Question

In our JSF web application, we have an input field where the user can enter a numeric ID, which is then looked up by the app. To help the user, the lookup is bound to "onchange", thus it will be triggered as soon as the user tabs out of the field or clicks elsewhere.

So, user enters "123", presses tab (or clicks), lookup runs. This works fine; however, for usability reasons, we also want to provide a button that users can click on, for users who will otherwise wonder "where should I click to trigger a lookup?". To do this, we'd like to provide something that looks and feels like a HTML / JSF button, but does nothing (as the click will trigger the "onchange" event anyway).

Is there a way to make a JSF button that does nothing?
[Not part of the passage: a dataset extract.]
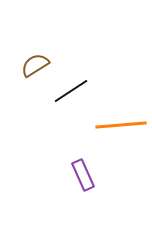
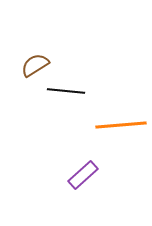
black line: moved 5 px left; rotated 39 degrees clockwise
purple rectangle: rotated 72 degrees clockwise
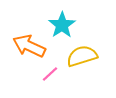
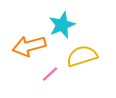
cyan star: rotated 12 degrees clockwise
orange arrow: rotated 40 degrees counterclockwise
I tried using h:commandButton without the "action" attribute, but it still fires a request.

Was it helpful?

Solution

p:commandButton type="button" will just provide a push button.

OTHER TIPS

Since you tagged this question also as a usability issue, I would advise against a button in the first place if the onchange already triggers the lookup.

From a user's perspective it is confusing whether or not clicking the button is mandatory. After they have entered the field and skipped to the next, they see the lookup occur without clicking the button. If there is a button they will assume it's there for a reason.

The option that I favour in these cases is a onkeypress handler with a timeout of half a second, after which the value is looked up.